When companies sell exclusively through larger retailers or via wholesalers, for example, those intermediaries often get first access to customer data. This meant the brand’s role was largely marketing and providing products to be placed on a shelf or in a store aisle. Though some data gets passed on, the retailers and wholesalers are responsible for delivering most of the customer experience (CX).
This all changes with the DTC model, and potentially in the best possible ways. Instead of simply looking at it as a way to “cut out the middle person,” the most successful brands recognize it as an opportunity to deepen customer relationships by enhancing experiences at every state of the customer journey.
A DTC can spend more time, for instance, thinking about the transition customers will make from the moment they discover their brand to when they begin actively considering a purchase. They can begin to identify and remove friction that slows down transactions. They can also streamline workflows such as providing customer service, and using the data collected there to address common pain points.
This may not require hiring a chief customer officer or setting up a designated CX team. Instead, DTC brands often work to make CX a cornerstone of their organizational culture, so that everyone across the team recognizes the importance of putting their needs first.
If you’re not already convinced that DTC and CX are inextricably linked, consider the following:
Plenty of DTC firms have set up pop-up shops or physical stores, but they tend to be born – and continue to thrive – online. In doing so they are responding to what customers are showing they really want.
Even if they continue to enjoy in-person shopping, for example, today’s connected consumer is extremely savvy. They will be quick to take out their phone and compare prices and other features online with competitors. They might also prefer to do online research before leaving the house to shop. Either way, they want options, and DTC firms can ensure they show up in those search results.
For many purchases, customers may prefer not to make a trip to a store, and DTC firms can often provide a fast, fluid experience to place orders and have them delivered straight to their homes.
No one wants to walk into a large store (or navigate through a web site) and feel ignored. They want to be treated as though they are valued and recognized for the individuals they are.
DTC should stand for data-to-customer in part because the data you gain is key to serving customers in a one-to-one fashion. Having direct access means you’re not working with out-of-data or possibly inaccurate data passed on by an intermediary.
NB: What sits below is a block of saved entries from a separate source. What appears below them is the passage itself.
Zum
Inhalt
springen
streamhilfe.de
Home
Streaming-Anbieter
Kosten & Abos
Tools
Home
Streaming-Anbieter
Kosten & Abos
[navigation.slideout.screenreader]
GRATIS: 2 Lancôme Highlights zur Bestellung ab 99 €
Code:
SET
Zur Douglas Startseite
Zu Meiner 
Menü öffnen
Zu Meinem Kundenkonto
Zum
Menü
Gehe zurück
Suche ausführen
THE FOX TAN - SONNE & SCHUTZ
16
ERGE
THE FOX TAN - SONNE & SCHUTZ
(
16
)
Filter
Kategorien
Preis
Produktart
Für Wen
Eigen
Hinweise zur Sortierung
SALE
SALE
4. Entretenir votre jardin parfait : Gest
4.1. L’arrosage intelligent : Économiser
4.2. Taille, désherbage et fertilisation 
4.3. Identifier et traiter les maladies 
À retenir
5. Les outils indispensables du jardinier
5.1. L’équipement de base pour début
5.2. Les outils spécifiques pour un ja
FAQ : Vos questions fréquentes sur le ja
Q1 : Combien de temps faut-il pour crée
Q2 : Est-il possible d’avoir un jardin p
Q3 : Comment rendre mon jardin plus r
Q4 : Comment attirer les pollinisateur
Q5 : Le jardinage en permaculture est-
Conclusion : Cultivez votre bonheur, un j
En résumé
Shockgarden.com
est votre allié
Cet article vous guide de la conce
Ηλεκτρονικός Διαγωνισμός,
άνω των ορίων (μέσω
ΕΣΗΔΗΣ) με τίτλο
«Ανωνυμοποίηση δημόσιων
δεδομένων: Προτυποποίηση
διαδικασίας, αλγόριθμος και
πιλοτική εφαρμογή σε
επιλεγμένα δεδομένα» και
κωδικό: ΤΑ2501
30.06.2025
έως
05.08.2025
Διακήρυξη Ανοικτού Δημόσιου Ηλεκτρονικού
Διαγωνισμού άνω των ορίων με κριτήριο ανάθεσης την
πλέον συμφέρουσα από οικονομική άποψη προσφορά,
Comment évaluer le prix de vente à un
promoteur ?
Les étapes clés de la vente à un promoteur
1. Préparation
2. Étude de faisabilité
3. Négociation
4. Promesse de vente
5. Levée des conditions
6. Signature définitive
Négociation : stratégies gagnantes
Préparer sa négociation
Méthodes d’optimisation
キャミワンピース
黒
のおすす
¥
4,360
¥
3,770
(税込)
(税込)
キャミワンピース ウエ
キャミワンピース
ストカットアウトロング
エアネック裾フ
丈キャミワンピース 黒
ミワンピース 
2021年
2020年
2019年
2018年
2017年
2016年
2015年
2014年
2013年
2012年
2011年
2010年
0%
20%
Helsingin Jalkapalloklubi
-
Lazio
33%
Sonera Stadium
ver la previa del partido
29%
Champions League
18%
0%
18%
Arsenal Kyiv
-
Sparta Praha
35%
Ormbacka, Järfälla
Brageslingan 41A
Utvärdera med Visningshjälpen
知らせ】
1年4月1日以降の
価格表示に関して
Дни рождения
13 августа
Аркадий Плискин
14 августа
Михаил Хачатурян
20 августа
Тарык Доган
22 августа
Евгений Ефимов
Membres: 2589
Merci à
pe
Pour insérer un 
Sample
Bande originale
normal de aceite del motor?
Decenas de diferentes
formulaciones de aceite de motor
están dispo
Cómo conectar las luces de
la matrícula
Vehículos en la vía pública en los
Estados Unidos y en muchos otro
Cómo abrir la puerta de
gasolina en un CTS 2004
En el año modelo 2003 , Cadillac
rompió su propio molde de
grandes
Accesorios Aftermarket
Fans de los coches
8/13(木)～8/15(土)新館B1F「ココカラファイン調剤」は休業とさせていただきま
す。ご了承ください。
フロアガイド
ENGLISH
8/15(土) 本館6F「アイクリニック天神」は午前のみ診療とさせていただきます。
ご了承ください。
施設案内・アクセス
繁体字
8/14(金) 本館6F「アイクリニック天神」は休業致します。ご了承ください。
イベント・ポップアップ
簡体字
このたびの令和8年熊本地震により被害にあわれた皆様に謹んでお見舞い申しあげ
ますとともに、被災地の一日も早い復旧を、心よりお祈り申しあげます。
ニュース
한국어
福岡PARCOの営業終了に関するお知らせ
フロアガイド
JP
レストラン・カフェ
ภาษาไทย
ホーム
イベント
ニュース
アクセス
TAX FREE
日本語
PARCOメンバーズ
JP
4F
Looking at what someone has ordered in the past, for instance, you can use technology to cross-reference complementary or similar items to make smart recommendations for their next purchase.
You can also use technology to communicate with them on a first-name basis in the channels they prefer most. These can include e-mail, text message, social media and more.
Consumers don’t want to wait on hold with a contact center every time they have a question or a complaint. They want answers, and DTC firms can build the ability to give them almost as soon as they’re asked.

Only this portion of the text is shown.